A Rare Manifestation Of Discoid Lupus Erythematosus Solely In The Lower Eyelid Of A Young Man
Published 2024 - 42nd Congress of the ESCRS
Reference: PO1117 | Type: Free paper | DOI: 10.82333/y7we-rw15
Authors: Nefeli Eleni Kounatidou* 1 , Konstantina Bachtalia 2 , Konstantina Frangia-Tsivou 3 , Andreas Patelis 4 , Sotiria Palioura 5
1Universitätsklinikum Hamburg Eppendorf,Hamburg,Germany, 2University of West Attica,Athens,Greece, 3HistoBio Diagnosis Pathology Lab,Athens,Greece, 4Ophthalmology Clinic,Athens,Greece, 5Bascom Palmer Eye Institute,Miami,United States
Purpose
We present a rare case of a young patient with enduring, unilateral lower eyelid edema and erythema that had been managed as blepharitis for several years.
Setting
Discoid lupus erythematosus (DLE)-associated edema and erythema on the lower eyelid as the only manifestation of the disease is a rare clinical entity. Persistent discoid lupus-related lower eyelid manifestations are challenging to diagnose, can be mistaken for blepharitis or malignancies, and often require histopathological evaluation. If left untreated, the condition can progress, among others, to conjunctival scarring or symblepharon formation.
Methods
A 24-year-old otherwise healthy Caucasian male presented with a three-year history of persistent unilateral lower eyelid edema and erythema. The patient had been previously managed for chronic blepharitis. However, persistent clinical signs prompted additional diagnostic considerations. External examination revealed a central erythematous lesion on the left lower eyelid with hyperpigmentation, adherent scaling, and scarring. Slit-lamp examination showed prominent thickening and inflammation across the left lower eyelid margin, which was associated with derangement of the mucocutaneous junction, hypertrophy of the meibomian glands, and focal conjunctival injection.

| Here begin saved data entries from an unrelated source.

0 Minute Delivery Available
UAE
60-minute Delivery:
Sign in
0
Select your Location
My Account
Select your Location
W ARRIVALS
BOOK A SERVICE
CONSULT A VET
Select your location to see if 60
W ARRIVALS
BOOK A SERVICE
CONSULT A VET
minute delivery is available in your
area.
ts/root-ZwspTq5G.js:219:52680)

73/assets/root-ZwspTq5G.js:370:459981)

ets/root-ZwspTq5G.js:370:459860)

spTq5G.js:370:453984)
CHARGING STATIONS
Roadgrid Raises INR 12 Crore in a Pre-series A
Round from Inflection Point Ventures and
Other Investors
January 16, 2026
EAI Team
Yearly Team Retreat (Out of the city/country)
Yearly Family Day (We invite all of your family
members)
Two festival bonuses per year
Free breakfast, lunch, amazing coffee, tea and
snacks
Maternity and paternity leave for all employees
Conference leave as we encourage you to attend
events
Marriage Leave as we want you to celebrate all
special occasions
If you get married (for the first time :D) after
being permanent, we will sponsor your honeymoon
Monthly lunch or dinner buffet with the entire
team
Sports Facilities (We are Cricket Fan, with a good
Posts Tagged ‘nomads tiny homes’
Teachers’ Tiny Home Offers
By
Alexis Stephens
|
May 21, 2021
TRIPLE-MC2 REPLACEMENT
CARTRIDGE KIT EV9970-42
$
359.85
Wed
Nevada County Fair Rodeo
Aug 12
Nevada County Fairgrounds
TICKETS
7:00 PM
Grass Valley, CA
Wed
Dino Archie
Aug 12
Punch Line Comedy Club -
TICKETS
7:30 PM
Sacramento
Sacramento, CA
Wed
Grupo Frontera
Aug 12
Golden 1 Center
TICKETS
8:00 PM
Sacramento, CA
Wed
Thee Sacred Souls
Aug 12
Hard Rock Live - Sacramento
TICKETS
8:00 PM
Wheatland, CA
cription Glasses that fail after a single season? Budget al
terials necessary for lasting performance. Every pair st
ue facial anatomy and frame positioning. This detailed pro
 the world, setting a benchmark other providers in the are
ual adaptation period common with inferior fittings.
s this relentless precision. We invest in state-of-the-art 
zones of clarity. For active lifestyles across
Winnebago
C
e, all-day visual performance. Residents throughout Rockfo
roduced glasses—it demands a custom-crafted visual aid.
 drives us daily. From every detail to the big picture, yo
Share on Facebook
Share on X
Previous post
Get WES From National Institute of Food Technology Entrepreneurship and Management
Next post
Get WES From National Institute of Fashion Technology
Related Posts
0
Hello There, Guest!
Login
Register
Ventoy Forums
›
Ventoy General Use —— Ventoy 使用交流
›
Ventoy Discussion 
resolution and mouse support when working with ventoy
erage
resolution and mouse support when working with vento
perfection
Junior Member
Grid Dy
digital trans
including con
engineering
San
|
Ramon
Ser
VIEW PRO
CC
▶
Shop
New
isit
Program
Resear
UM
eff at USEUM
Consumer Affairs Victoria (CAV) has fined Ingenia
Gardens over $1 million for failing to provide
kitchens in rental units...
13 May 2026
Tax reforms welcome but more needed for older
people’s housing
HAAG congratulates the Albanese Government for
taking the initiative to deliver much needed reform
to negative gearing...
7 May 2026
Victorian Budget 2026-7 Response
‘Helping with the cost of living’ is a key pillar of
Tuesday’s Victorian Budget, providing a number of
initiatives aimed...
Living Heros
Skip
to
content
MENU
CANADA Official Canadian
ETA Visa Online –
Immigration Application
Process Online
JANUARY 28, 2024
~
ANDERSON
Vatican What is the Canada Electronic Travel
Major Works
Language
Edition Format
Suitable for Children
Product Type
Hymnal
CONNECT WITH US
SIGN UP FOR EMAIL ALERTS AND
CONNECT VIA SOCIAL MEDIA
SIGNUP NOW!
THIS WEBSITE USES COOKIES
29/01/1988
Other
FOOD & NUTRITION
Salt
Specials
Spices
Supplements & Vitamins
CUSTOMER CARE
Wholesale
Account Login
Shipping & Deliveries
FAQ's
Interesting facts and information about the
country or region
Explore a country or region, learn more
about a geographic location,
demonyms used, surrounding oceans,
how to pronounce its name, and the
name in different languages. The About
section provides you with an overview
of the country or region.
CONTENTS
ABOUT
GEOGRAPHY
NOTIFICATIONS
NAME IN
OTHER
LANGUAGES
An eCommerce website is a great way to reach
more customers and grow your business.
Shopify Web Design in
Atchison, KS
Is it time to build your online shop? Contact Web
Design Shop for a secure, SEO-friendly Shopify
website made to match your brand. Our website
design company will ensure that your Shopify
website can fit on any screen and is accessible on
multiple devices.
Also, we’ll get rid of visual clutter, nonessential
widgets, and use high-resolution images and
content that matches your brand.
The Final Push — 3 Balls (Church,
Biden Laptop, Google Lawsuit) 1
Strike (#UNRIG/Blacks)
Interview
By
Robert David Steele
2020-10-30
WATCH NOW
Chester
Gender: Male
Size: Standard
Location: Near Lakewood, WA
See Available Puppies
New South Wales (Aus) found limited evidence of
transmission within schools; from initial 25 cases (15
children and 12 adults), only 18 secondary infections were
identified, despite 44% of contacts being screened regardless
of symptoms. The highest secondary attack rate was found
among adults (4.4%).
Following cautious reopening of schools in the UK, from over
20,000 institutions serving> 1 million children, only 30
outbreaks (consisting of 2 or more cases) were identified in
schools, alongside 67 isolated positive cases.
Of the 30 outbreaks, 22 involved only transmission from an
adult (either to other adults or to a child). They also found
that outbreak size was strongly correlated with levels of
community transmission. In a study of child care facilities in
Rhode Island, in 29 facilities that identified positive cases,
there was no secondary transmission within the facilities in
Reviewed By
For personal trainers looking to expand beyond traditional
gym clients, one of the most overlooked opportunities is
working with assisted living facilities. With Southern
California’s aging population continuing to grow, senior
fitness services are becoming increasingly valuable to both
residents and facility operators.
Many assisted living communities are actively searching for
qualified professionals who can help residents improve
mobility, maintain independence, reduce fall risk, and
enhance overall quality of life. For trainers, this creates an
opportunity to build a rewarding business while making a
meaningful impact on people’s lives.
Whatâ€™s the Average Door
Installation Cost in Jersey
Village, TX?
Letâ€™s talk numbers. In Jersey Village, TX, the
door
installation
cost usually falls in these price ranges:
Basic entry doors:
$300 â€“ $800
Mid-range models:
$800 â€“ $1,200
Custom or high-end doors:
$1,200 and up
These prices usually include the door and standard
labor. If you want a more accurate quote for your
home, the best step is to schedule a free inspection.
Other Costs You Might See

No corneal involvement was identified.
Results
A biopsy of the lower eyelid skin was performed, which revealed microscopic findings consistent with DLE. The patient was referred to Rheumatology for further workup and management. Serology testing for the presence of autoimmune dysregulation was performed and was negative for the lupus extractable nuclear antigen (ENA) panel (i.e., Ro, La, Sm, RNP, Scl-70, and Jo1). The patient was started on daily hydroxychloroquinolone with resolution of his signs and symptoms at his 18-month follow-up.
Conclusions
Persistent unilateral lower eyelid sole manifestations due to DLE are scarce and can be challenging in terms of diagnosis and proper management. Progression of this condition can lead to conjunctival scarring or symblepharon formation. Prompt identification and differentiation from other eye and life-threatening pathologies via clinical and histopathological evaluation are of the utmost importance.